By Andrew, Tufts 1+4 Participant
I have always had an affinity for birds. In grade school I dreamed of working in a parrot rehabilitation center and poured love into caring for the hens I raised in my yard. Most days involved reading the field guide “Birds of Wisconsin” and my seasons were divided by patterns of migration. From loons at dusk to Eagles with prey; I would often sit and simply listen. These voices, I now realize, lectured many of the first of life’s elusive lessons.
Yet in adolescence I landed at a point where this appreciation fell away. There came a time when April chose to cut off from the oranges. I left purple years and Orioles without jelly. At life ́s heaviest, I saw the nature of Wisconsin as no blessing at all. Forests were cotton and trees swallowed each tick of my watch; I realize now I had set an alarm.

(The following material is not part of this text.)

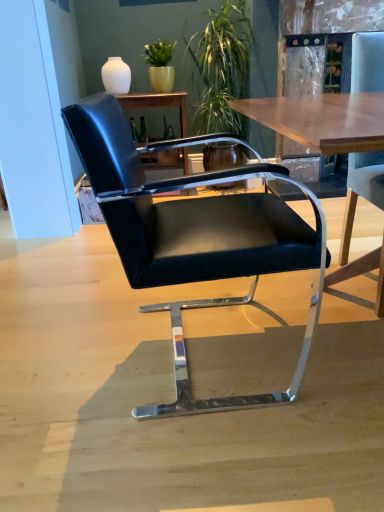 Where is `vacant space to the left of black leather chair at center, the 1th chair in the left-to-right sequence`? This screenshot has width=384, height=512. vacant space to the left of black leather chair at center, the 1th chair in the left-to-right sequence is located at coordinates (62, 373). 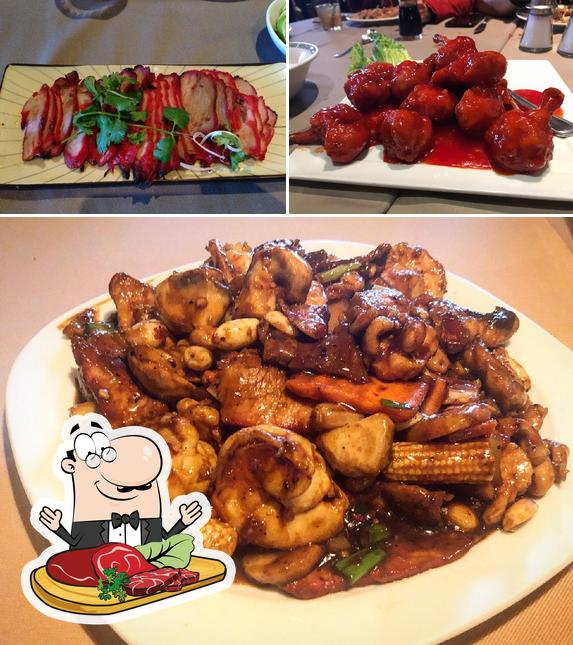 At what (x,y) coordinates should I click in order to perform the action: click on long plate rectangular. Please return your answer as a coordinate pair (x, y). Image resolution: width=573 pixels, height=645 pixels. Looking at the image, I should click on (13, 177).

With adolescence came a longing to fit in and so I trained myself to see mass as the way. I was sure city was solution and took comfort in setting systems of equations that ate bigger numbers of people to produce higher chances of finding a flock. Happiness was a pseudo-probability derivative of people and punctuated by digits-calculations, constructions-as if science or statistics were the infallible variations of subtle math that neither lies. It was in these crowds that I envisioned each face gently weaving away to reveal my concrete perch while forgetting that systems and substitution were taught not only to solve for X, but importantly for Y.
Quite quickly what were once wishes transformed into reality, swift to unfold. I moved cities while traveling the world and was washed by waves of wonderful people. I was living what I thought should be my dream and though I would say I felt happier, life felt almost distracting. It culminated in academic pressure, a difficult relationship and friends with struggles of their own. After graduating completely exhausted, for the first time in many years, I allowed myself to embrace being alone.
Shortly after, the sky burst out in purple humming.
For so many years, the clattering of unhappiness forbid my mind from giving way to beauty’s songs. Yet the birds had never stopped singing. I had simply forgotten to listen. Perhaps in a world of frantic searching, it is the listening we need now most. For me, that meant to myself.
I had tried so hard for so long to fit into some mold that I forgot the simplicity of being myself. As we grow older we often lose touch with the joy this earth once brought us as children as we assume increasingly more imposed and inherited roles. For me, to listen to myself once again means beginning to learn to gaze through it all. It means staring so deeply that even the mud in the water eventually turns into love.
Ornithologists have demonstrated that birds can adapt their calls in both volume and style to adjust to acoustic terrain. So resilient are their hymns that they rely not on the world around them to be heard. It is in this resilient symphony where we can be magically reminded how love transcends sounds; words. We hear each call, and the differences combine. It is in the textured soundscape that we once again come to understand the way difference courts beauty.
This is an earth full of songs always singing, let us learn to let these voices be heard.